« Qui suis-je ? Où vais-je ? Dans quel état j'erre ? »
Bon les gars, là on s'attaque au plus gros du problème. Comment dire ... Voyez-vous, j'aurais du mal à vous parler de quelque chose qui n'existe pas. Enfin si remarquez, il doit bien y avoir certaines traces de ce que j'ai été jusqu'à maintenant ici et là, mais comme je ne m'en souviens pas, ça ne risque pas des masses d'avancer, cette histoire. Bon après, il y a bien certaines choses dont je me souviens plus ou moins. Tenez, mon nom par exemple. Abraxas. Bon, d'accord,
d'accord. Ce n'est peut-être pas vraiment mon nom. Si vous tenez à tout savoir, c'est l'un des vagues trucs qui me reviennent lorsque j'essaie de réfléchir à ce qu’était ma vie d'avant.

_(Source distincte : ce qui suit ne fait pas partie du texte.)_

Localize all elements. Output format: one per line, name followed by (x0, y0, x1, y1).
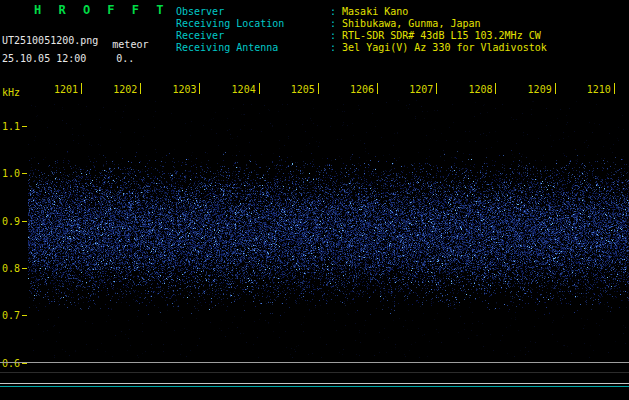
hrofft-output: H R O F F T Observer: Masaki KanoReceivi… (0, 0, 629, 400)
y-tick-label: 1.0 (0, 168, 20, 180)
y-tick-label: 0.7 (0, 310, 20, 322)
y-tick-label: 0.9 (0, 216, 20, 228)
y-tick-mark (22, 315, 27, 316)
signal-level-trace (0, 383, 629, 384)
spectrogram-canvas (28, 100, 629, 358)
y-tick-mark (22, 173, 27, 174)
level-panel-mid-gridline (0, 372, 629, 373)
noise-level-trace (0, 386, 629, 387)
y-tick-label: 1.1 (0, 121, 20, 133)
y-tick-mark (22, 268, 27, 269)
y-tick-mark (22, 126, 27, 127)
y-tick-label: 0.8 (0, 263, 20, 275)
y-tick-mark (22, 221, 27, 222)
y-tick-label: 0.6 (0, 358, 20, 370)
level-panel-top-border (0, 362, 629, 363)
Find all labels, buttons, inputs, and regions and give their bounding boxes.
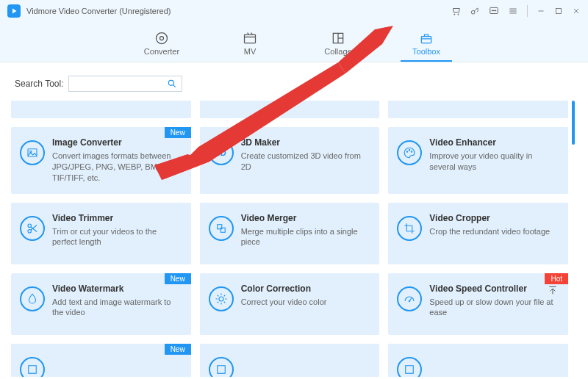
- svg-rect-16: [245, 35, 256, 43]
- feedback-icon[interactable]: [489, 6, 499, 16]
- gauge-icon: [397, 286, 422, 311]
- tab-converter[interactable]: Converter: [136, 31, 187, 62]
- card-noise-remover[interactable]: Remove background noise from audio video: [200, 101, 380, 118]
- svg-line-46: [217, 301, 218, 303]
- card-title: 3D Maker: [241, 137, 371, 148]
- tab-label: Toolbox: [401, 47, 452, 56]
- card-video-enhancer[interactable]: Video Enhancer Improve your video qualit…: [388, 127, 568, 194]
- generic-icon: [209, 357, 234, 377]
- card-desc: Convert images formats between JPG/JPEG,…: [52, 151, 182, 184]
- card-title: Video Merger: [241, 213, 371, 223]
- card-desc: Trim or cut your videos to the perfect l…: [52, 226, 182, 248]
- key-icon[interactable]: [470, 6, 480, 16]
- card-video-watermark[interactable]: New Video Watermark Add text and image w…: [11, 273, 191, 335]
- svg-point-5: [493, 10, 494, 11]
- card-video-cropper[interactable]: Video Cropper Crop the redundant video f…: [388, 203, 568, 264]
- toolbox-icon: [401, 31, 452, 46]
- new-badge: New: [165, 344, 191, 355]
- svg-point-1: [458, 14, 459, 15]
- card-desc: Correct your video color: [241, 297, 371, 308]
- svg-rect-11: [556, 9, 562, 14]
- sun-icon: [209, 286, 234, 311]
- converter-icon: [136, 31, 187, 46]
- search-row: Search Tool:: [15, 76, 577, 92]
- search-icon: [167, 79, 177, 89]
- card-partial-2[interactable]: [200, 344, 380, 377]
- svg-point-14: [157, 33, 168, 44]
- card-title: Video Enhancer: [429, 137, 559, 148]
- card-desc: Merge multiple clips into a single piece: [241, 226, 371, 248]
- hot-badge: Hot: [545, 273, 568, 284]
- scrollbar-track[interactable]: [572, 101, 575, 377]
- minimize-button[interactable]: [537, 7, 545, 15]
- content-area: Search Tool: Remove the watermark from t…: [0, 62, 588, 379]
- card-partial-3[interactable]: [388, 344, 568, 377]
- card-color-correction[interactable]: Color Correction Correct your video colo…: [200, 273, 380, 335]
- svg-point-31: [409, 150, 411, 151]
- card-video-speed[interactable]: Hot Video Speed Controller Speed up or s…: [388, 273, 568, 335]
- card-gif-maker[interactable]: GIF Make customized GIF with your video …: [388, 101, 568, 118]
- svg-point-49: [409, 300, 411, 302]
- divider: [527, 5, 528, 17]
- card-title: Video Watermark: [52, 284, 182, 294]
- svg-point-0: [454, 14, 455, 15]
- svg-line-45: [223, 301, 225, 303]
- svg-point-2: [471, 10, 475, 14]
- card-title: Video Cropper: [429, 213, 559, 223]
- crop-icon: [397, 216, 422, 241]
- svg-rect-51: [217, 365, 225, 373]
- generic-icon: [20, 357, 45, 377]
- svg-rect-28: [28, 149, 37, 157]
- card-desc: Create customized 3D video from 2D: [241, 151, 371, 173]
- svg-line-47: [223, 295, 225, 296]
- scissors-icon: [20, 216, 45, 241]
- svg-point-25: [168, 80, 173, 85]
- svg-point-39: [219, 297, 223, 301]
- scrollbar-thumb[interactable]: [572, 101, 575, 145]
- card-3d-maker[interactable]: 3D 3D Maker Create customized 3D video f…: [200, 127, 380, 194]
- search-input[interactable]: [68, 76, 182, 92]
- palette-icon: [397, 140, 422, 165]
- menu-icon[interactable]: [508, 6, 518, 16]
- water-icon: [20, 286, 45, 311]
- 3d-icon: 3D: [209, 140, 234, 165]
- tools-grid: Remove the watermark from the video flex…: [11, 101, 577, 377]
- new-badge: New: [165, 273, 191, 284]
- card-video-trimmer[interactable]: Video Trimmer Trim or cut your videos to…: [11, 203, 191, 264]
- svg-point-30: [407, 151, 409, 153]
- tab-toolbox[interactable]: Toolbox: [401, 31, 452, 62]
- tab-mv[interactable]: MV: [224, 31, 276, 62]
- card-partial-1[interactable]: New: [11, 344, 191, 377]
- card-desc: Add text and image watermark to the vide…: [52, 297, 182, 319]
- maximize-button[interactable]: [554, 7, 563, 15]
- card-watermark-remover[interactable]: Remove the watermark from the video flex…: [11, 101, 191, 118]
- app-logo: [7, 4, 21, 18]
- card-desc: Improve your video quality in several wa…: [429, 151, 559, 173]
- cart-icon[interactable]: [451, 6, 461, 16]
- svg-rect-50: [29, 365, 37, 373]
- card-title: Video Trimmer: [52, 213, 182, 223]
- card-desc: Crop the redundant video footage: [429, 226, 559, 237]
- tab-label: Converter: [136, 47, 187, 56]
- mv-icon: [224, 31, 276, 46]
- svg-rect-37: [217, 224, 221, 228]
- tab-label: Collage: [312, 47, 364, 56]
- image-icon: [20, 140, 45, 165]
- card-video-merger[interactable]: Video Merger Merge multiple clips into a…: [200, 203, 380, 264]
- close-button[interactable]: [572, 7, 581, 15]
- svg-rect-23: [421, 37, 431, 43]
- card-title: Video Speed Controller: [429, 284, 559, 294]
- titlebar: Vidmore Video Converter (Unregistered): [0, 0, 588, 22]
- window-title: Vidmore Video Converter (Unregistered): [26, 7, 171, 15]
- svg-point-6: [495, 10, 496, 11]
- card-image-converter[interactable]: New Image Converter Convert images forma…: [11, 127, 191, 194]
- tab-collage[interactable]: Collage: [312, 31, 364, 62]
- svg-rect-52: [406, 365, 414, 373]
- titlebar-actions: [451, 5, 581, 17]
- main-tabs: Converter MV Collage Toolbox: [0, 22, 588, 62]
- generic-icon: [397, 357, 422, 377]
- svg-rect-38: [220, 228, 225, 232]
- scroll-to-top-button[interactable]: [547, 284, 559, 299]
- svg-point-4: [492, 10, 492, 11]
- search-label: Search Tool:: [15, 79, 64, 89]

Disons simplement que dans tout ce fouillis, c'est ce qui me semblait être le plus proche d'un nom, vous voyez ? J'ai beau être amnésique, je me rappelle de ce qu'est de la moutarde, mais ce n'est pas pour autant qu'il me viendrait en tête
"Bah tiens, et si c'était pas ça en fait mon vrai prénom ?!"Et si plutôt que de vous parler de ce que j'était hypothétiquement avant, je vous parlais de ce que je suis maintenant ?

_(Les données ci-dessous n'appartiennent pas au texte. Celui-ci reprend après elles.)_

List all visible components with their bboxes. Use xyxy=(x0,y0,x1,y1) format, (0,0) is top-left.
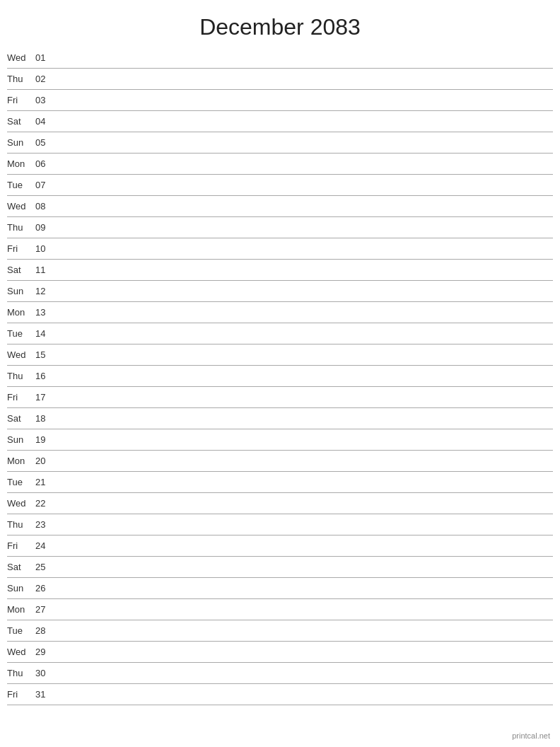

Bon ... Du reste, j'ai aussi quelques souvenirs de là d'où je viens. J'ai vaguement en mémoire d'avoir un jour observé de longs murs argentés tenant debout entre de hautes tours pointues et de la même couleur, de gens à la peau flasque couleur d’œuf, tous bien plus grand que moi, de petites bestioles noires courant après, de flammes, de cris, d'un ciel couleur de cendre ... Un ensemble ma foi très beau, quoi que cela ait bien pu signifier. J'ai aussi souvenir d'une grande main se tendant vers moi, m'attrapant par le col et m'arrachant à une paire d'autres mains. Et puis, il y avait cette espèce de trucs bizarre, là, rose, brillant et qui semblait très précieux. Quelques-unes des bestioles noires ont bien essayé de sauter après, mais une deuxième main (surement la jumelle de celle qui m'avait attrapée) les envoya baller d’un revers contre les murs, tout juste avant de me fourrer ce machin rose dans le gosier. Et puis il y eu la douleur. Une énorme douleur, je dois vous dire, telle que j'ai bien dû perdre connaissance après ça, puisqu'à mon réveil, je me retrouvais ailleurs, avec la sensation qu'il devait bien y avoir eu un laps de temps colossal qui s'était écoulé, et que tout un tas de choses d'une grande importance avaient dû se passer entre temps.
Oh, autre chose, avant que je n'oublie. Je ne suis pas tellement comme la plupart des gens. Enfin, remarquez, je ne suis pas tout à fait sur de bien savoir ce que c'est, des gens. Hmm. Ces choses à la peau couleur d’œuf et fripée, peut-être. Enfin voilà, je ne suis pas comme ces créatures-là. Non, du tout. De ce que je peux en dire, ma peau à moi, elle est rugueuse et entremêlée de partout, un peu comme du tissu, et il y a des coutures à certains endroits pour tenir le tout bien solidement attaché ensemble. D'aucuns diraient que je suis une poupée de chiffon ou quelque chose du genre, et ces gars-là auraient certainement raison, mais - et même si je ne sais pas vraiment ce que ça pourrait être d'être une poupée de chiffon - je n'ai pas pour autant l'impression d'en être une.
Depuis mon réveil, j'en ai déjà vu, vous savez. Ces espèces de jouets enchantés qui marchent tout seuls et qui disent ce qu'on leur dit de dire. La petite qui m'a trouvé alors que je gisais en lambeaux dans une ruelle en possède une flopée dans sa chambre, de ces trucs-là. Et moi, à moins d'en être une version particulière élaborée – ce qui soulèverait certaines questions d'un point de vue éthique - j'ai des envies. La faim, la soif, des pensées. Je ressens la douleur. J’ai des sentiments. Du savoir, même si certains sujets sont assez flous à l’heure qu’il est. Je connais même quelques formules magiques. Tenez, pas plus tard qu’hier, j’ai réussi à allumer une feu de cheminée d’un simple geste de la main.
Du reste, je ne sais pas qui je suis ou ce que je suis censé faire. Je ne sais pas où aller, dans quel but on m’a fabriqué – et même si j’ai bel et bien été fabriqué de la main d’une personne – mais vous voulez que je vous dise ?
J’ai bien l’intention de le découvrir.